Thank you so much, Paul. You have provided an invaluable service and I appreciate that. Cheers!
You can actually re-redirect HTTPS connections to HTTP and from then on the data is no longer encrypted.
That’s nowhere near as invisible to the user, though. Firstly, many sites no longer let you use their “logged in” pages via HTTP, so the crook has to redirect you to a clone site with a different domain, which is noticeable. Secondly, the HTTPS telltales in the address bar will vanish, which is noticeable,
Thing about POODLING someone is that they still have an HTTPS connection, and it’s still to the genuine site, with no man-in-the-middle or certificate tricks, either.
Thanks for the interesting article. Is there a way to test if Google Chrome is using SSL fallback?
BTW, Google says they’ll patch their client products “in the coming months”:
http://googleonlinesecurity.blogspot.com/2014/10/this-poodle-bites-exploiting-ssl-30.html
Poodle–a worthless dog that leaves crap everywhere and sniffs where it shouldn’t. Perfect name for this. What is the tech industry going to do about this for those of us that don’t have a clue as to how to type code. Computers as tolls for the future? Total joke if the head fell of the hammer every other hit we would toss it into the trash why do we put up with this just because its technology?
With this excellenty explanation I understand what is really Poodle.
But now, I wonder if in the “real life” Poodle is really easy to exploit ? Because the attack scenario looks complex: the attacker must execute a combination of network-level manipulation and malicious JavaScript executing in the victim’s browser.
It isn’t easy to exploit…but as with many holes of this sort, it only takes one person to sort out the code needed to do it, and to sell it or give it away…
Consider, for example, MP3 sound compression and decompression (which relies on some fairly funky mathematics using Discrete Cosine Transforms) – that isn’t something you could code up in an hour yourself from scratch. Well, not something *I* could code in an hour from scratch.
But thanks to freely available software libraries, it’s something I could code *into* my own software in a few minutes; and thanks to command line tools like FFMPEG, it’s something I can code into my own shell scripts in a few seconds.
Very good article. I have a question. I am trapped in a legacy situation and have to either turn off SSL or turn off TLS export, what would you do? What is worst, POODLE or 56 bit keys?
Get out of the legacy situation. Seriously.
Hello Paul,
thanks for your article. It’s really brilliant.
I’m a student and trying to carry out the POODLE attack, but it seems not easy like I thought. I’ve installed VM Virtual-box and I’m working with Linux system. But I still don’t know how to take control of the connection between the client and server an how to inject a Javascript code in the victim’s browser. Could you please explain what kind of stuffs I need to implement this attack?

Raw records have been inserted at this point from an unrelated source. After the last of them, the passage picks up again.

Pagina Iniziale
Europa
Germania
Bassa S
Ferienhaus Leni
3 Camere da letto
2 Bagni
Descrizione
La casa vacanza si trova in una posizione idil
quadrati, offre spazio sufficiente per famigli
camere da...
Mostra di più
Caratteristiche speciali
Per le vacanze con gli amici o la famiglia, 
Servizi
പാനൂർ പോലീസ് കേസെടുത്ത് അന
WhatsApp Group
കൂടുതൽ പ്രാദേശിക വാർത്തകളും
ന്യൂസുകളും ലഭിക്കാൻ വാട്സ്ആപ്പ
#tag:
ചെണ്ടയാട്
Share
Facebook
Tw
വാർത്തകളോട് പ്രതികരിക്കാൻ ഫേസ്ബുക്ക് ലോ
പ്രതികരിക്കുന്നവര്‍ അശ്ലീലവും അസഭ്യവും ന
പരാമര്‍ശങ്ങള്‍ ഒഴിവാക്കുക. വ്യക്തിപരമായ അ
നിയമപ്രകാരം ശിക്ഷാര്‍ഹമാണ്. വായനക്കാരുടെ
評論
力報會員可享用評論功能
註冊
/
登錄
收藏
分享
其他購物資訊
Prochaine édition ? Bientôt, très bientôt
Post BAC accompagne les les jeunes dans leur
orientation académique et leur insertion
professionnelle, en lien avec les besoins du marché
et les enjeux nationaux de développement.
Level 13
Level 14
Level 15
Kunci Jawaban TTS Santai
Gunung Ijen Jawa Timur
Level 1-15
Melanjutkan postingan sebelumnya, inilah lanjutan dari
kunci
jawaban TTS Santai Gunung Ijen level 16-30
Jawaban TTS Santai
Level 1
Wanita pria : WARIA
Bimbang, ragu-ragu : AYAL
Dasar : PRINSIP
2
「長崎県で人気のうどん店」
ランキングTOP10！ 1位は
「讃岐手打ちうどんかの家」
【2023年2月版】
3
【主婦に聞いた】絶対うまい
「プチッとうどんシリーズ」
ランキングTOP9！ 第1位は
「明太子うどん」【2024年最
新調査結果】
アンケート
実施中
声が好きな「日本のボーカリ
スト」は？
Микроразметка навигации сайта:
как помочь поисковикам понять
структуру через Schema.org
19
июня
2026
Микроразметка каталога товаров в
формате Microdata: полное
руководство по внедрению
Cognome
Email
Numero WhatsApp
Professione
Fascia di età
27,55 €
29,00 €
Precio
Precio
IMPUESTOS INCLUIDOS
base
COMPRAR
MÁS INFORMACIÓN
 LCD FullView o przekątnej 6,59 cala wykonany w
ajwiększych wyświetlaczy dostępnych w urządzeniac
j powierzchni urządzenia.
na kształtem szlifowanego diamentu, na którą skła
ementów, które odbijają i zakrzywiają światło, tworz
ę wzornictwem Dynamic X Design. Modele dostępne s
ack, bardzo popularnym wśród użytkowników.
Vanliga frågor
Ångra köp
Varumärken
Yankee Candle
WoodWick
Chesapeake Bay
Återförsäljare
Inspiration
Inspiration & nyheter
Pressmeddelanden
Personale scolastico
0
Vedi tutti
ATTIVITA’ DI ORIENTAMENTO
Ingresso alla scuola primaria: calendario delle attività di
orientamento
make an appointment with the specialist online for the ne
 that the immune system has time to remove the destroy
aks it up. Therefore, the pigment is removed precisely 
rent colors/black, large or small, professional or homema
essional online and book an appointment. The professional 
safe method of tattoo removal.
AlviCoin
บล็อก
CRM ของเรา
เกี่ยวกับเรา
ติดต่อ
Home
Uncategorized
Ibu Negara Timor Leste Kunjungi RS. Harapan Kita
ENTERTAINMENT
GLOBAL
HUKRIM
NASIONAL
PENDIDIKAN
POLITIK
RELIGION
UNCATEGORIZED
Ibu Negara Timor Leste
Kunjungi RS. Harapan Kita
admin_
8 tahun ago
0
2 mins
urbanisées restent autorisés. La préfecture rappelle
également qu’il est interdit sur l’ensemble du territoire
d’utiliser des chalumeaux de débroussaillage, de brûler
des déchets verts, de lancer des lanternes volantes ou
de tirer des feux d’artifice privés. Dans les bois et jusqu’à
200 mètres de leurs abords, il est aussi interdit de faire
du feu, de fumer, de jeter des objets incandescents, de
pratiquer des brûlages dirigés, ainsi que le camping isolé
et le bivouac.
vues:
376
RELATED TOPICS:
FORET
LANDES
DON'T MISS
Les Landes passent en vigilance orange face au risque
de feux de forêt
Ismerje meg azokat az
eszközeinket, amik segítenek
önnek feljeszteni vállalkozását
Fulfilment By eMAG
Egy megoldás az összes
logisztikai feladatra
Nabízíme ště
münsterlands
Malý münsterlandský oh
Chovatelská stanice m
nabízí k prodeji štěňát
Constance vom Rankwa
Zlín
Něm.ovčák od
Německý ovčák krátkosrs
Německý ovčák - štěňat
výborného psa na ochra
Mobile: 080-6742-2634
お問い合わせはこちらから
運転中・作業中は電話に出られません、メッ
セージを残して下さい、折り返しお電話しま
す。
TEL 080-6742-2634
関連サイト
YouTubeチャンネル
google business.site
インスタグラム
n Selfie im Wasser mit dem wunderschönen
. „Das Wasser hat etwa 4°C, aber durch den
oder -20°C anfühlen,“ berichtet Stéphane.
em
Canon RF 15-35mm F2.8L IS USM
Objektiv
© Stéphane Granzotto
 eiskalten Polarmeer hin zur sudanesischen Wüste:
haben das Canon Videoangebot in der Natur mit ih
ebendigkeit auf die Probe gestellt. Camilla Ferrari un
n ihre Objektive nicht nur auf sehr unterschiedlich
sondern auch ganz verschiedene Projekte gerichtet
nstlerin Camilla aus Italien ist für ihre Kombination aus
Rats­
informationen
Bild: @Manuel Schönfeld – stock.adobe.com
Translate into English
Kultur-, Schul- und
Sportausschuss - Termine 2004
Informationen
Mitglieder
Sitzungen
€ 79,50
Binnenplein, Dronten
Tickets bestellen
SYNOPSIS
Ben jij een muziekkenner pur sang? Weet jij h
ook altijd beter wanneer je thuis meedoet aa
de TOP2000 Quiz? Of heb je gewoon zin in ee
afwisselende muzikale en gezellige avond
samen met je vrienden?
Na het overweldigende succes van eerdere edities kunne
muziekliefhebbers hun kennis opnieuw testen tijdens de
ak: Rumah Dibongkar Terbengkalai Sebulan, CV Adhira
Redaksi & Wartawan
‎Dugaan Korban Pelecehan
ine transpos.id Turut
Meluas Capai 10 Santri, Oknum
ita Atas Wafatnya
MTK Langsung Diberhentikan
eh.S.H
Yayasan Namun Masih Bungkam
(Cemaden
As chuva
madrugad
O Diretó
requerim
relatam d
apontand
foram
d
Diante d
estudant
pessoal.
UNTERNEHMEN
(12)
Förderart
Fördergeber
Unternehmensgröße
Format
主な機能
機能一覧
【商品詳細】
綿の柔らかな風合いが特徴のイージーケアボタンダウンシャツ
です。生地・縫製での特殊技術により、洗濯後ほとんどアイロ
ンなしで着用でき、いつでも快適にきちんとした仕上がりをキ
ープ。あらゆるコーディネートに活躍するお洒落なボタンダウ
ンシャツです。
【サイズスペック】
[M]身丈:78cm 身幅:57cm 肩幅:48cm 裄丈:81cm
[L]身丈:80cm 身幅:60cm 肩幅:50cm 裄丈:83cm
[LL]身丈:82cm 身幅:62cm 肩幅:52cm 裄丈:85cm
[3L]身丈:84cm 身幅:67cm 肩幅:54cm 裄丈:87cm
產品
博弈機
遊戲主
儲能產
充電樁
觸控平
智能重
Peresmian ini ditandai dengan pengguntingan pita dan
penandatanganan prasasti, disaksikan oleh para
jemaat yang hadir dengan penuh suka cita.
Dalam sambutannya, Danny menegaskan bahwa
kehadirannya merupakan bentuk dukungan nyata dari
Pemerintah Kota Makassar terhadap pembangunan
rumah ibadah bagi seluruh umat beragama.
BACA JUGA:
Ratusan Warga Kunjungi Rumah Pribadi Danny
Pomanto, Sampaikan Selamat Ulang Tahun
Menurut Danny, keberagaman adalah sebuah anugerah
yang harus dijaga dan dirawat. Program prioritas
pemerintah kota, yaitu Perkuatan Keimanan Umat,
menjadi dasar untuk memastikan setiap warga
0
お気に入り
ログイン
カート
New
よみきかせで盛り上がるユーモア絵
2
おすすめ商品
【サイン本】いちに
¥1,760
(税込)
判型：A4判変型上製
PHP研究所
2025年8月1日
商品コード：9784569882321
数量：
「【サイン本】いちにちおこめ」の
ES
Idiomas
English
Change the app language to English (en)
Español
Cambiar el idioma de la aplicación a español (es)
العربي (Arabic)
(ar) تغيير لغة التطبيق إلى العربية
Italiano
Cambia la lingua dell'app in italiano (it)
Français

We’re not in the habit of giving hacking instructions – even when they are widely available elsewhere, we generally leave you to cross the bridge of searching for them yourself – but in this case it seems mostly harmless to say that you need: a browser; a web server (‘php -S’ is a place to start, or else just install a full-blown server like Apache or nginx); some JavaScript to serve up (you’ll have to write that yourself); and something between the browser and the server that can intercept, log and modify packets in transit (mitmproxy for Linux or Fiddler for Windows are worth learning about if you are interested in security research).